*** Opening of Dataset records ***

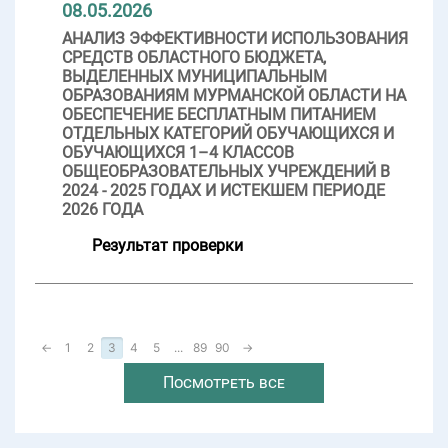
08.05.2026
АНАЛИЗ ЭФФЕКТИВНОСТИ ИСПОЛЬЗОВАНИЯ
СРЕДСТВ ОБЛАСТНОГО БЮДЖЕТА,
ВЫДЕЛЕННЫХ МУНИЦИПАЛЬНЫМ
ОБРАЗОВАНИЯМ МУРМАНСКОЙ ОБЛАСТИ НА
ОБЕСПЕЧЕНИЕ БЕСПЛАТНЫМ ПИТАНИЕМ
ОТДЕЛЬНЫХ КАТЕГОРИЙ ОБУЧАЮЩИХСЯ И
ОБУЧАЮЩИХСЯ 1–4 КЛАССОВ
ОБЩЕОБРАЗОВАТЕЛЬНЫХ УЧРЕЖДЕНИЙ В
2024 - 2025 ГОДАХ И ИСТЕКШЕМ ПЕРИОДЕ
2026 ГОДА
Результат проверки
←
1
2
3
4
5
...
89
90
→
Посмотреть все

*** Close of Dataset records ***

**Problem to work on**. Look for the word "ОБУЧАЮЩИХСЯ". Copy out every line of the data that has it.

**Written solution**.
ОТДЕЛЬНЫХ КАТЕГОРИЙ ОБУЧАЮЩИХСЯ И
ОБУЧАЮЩИХСЯ 1–4 КЛАССОВ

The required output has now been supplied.